2. there are prominent interstitial opacities which are stable. there is a residual tiny left apical pneumothorax without interval change.
3. cardiomediastinal silhouette is stable.
4. there is nonvisualization of the left costophrenic angle limiting its evaluation and if concerned, repeat study can be performed.
1. a single view of the breast shows hyperinflation of the lungs.
2. there are prominent interstitial opacities that are stable. there is a remaining tiny left apical pneumothorax without interval change.
3. the cardiomediastinal silhouette is stable
4. there is no visualization of the left costophrine angle that restricts its assessment, and if affected, a repeat study can be conducted.

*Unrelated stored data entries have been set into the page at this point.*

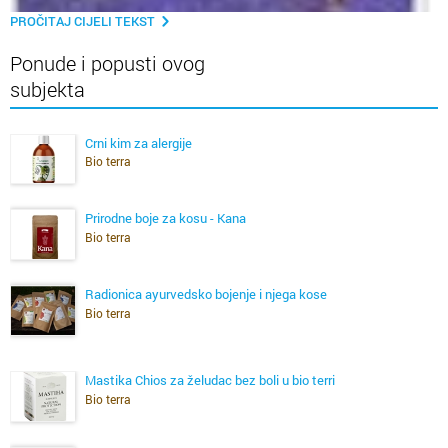
PROČITAJ CIJELI TEKST
Ponude i popusti ovog
subjekta
Crni kim za alergije
Bio terra
Prirodne boje za kosu - Kana
Bio terra
Radionica ayurvedsko bojenje i njega kose
Bio terra
Mastika Chios za želudac bez boli u bio terri
Bio terra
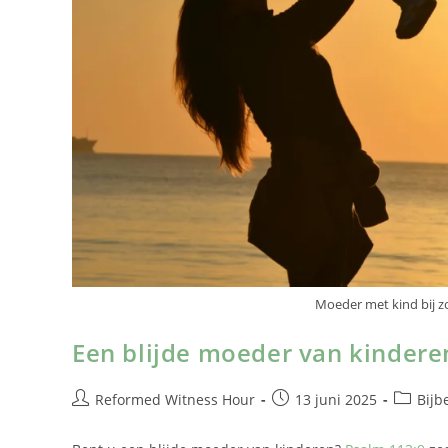
Moeder met kind bij z
Een blijde moeder van kindere
Reformed Witness Hour
13 juni 2025
Bijb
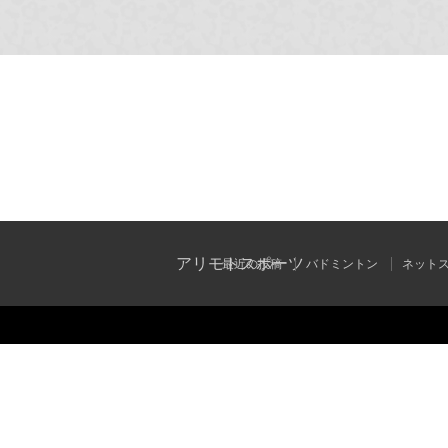
アリモトスポーツ
最近の投稿
バドミントン
ネット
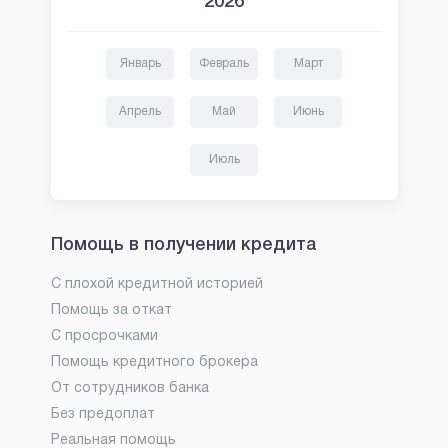
2026
Январь
Февраль
Март
Апрель
Май
Июнь
Июль
Помощь в получении кредита
С плохой кредитной историей
Помощь за откат
С просрочками
Помощь кредитного брокера
От сотрудников банка
Без предоплат
Реальная помощь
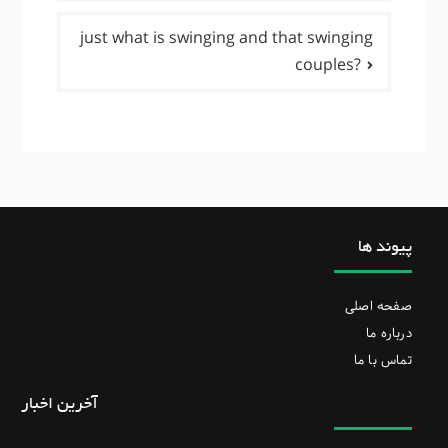
just what is swinging and that swinging
couples?
پیوند ها
صفحه اصلی
درباره ما
تماس با ما
آخرین اخبار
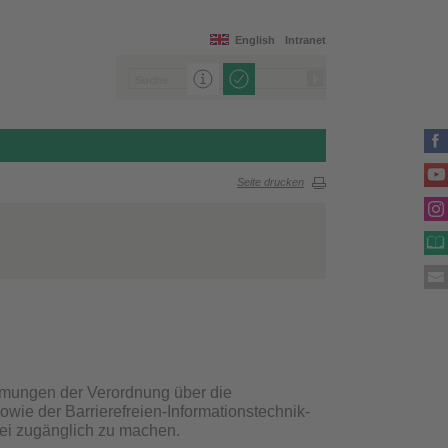
English
Intranet
Seite drucken
immungen der Verordnung über die
owie der Barrierefreien-Informationstechnik-
rei zugänglich zu machen.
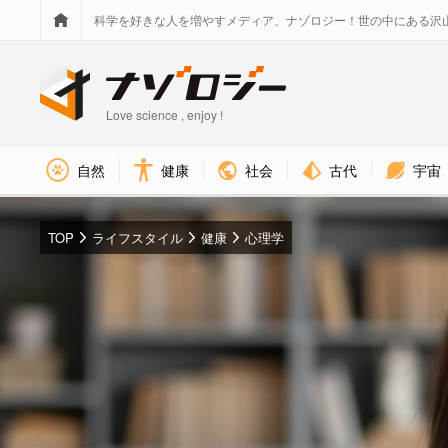
科学を好きな人を増やすメディア、ナゾロジー！世の中にある沢
Love science , enjoy !
社会
古代
宇宙
自然
健康
TOP
ライフスタイル
健康
心理学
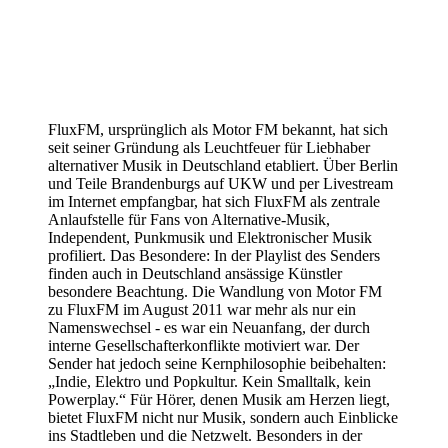
FluxFM, ursprünglich als Motor FM bekannt, hat sich
seit seiner Gründung als Leuchtfeuer für Liebhaber
alternativer Musik in Deutschland etabliert. Über Berlin
und Teile Brandenburgs auf UKW und per Livestream
im Internet empfangbar, hat sich FluxFM als zentrale
Anlaufstelle für Fans von Alternative-Musik,
Independent, Punkmusik und Elektronischer Musik
profiliert. Das Besondere: In der Playlist des Senders
finden auch in Deutschland ansässige Künstler
besondere Beachtung. Die Wandlung von Motor FM
zu FluxFM im August 2011 war mehr als nur ein
Namenswechsel - es war ein Neuanfang, der durch
interne Gesellschafterkonflikte motiviert war. Der
Sender hat jedoch seine Kernphilosophie beibehalten:
„Indie, Elektro und Popkultur. Kein Smalltalk, kein
Powerplay.“ Für Hörer, denen Musik am Herzen liegt,
bietet FluxFM nicht nur Musik, sondern auch Einblicke
ins Stadtleben und die Netzwelt. Besonders in der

“demonstrates hyperinflation” is rephrased as “shows hyperinflation”, “residual” is changed to the synonym “remaining”, and “angle limiting its evaluation and if concerned, repeat study can be performed” is rephrased to “angle that restricts its assessment, and if affected, a repeat study can be conducted”. The replacement of “concerned” with “affected” appears suboptimal.
However, “ap” is incorrectly removed from the phrase “single ap view of the chest”, “chest” is incorrectly changed to “breast”, and ”costophrenic angle” is incorrectly changed to “cortophrine angle”.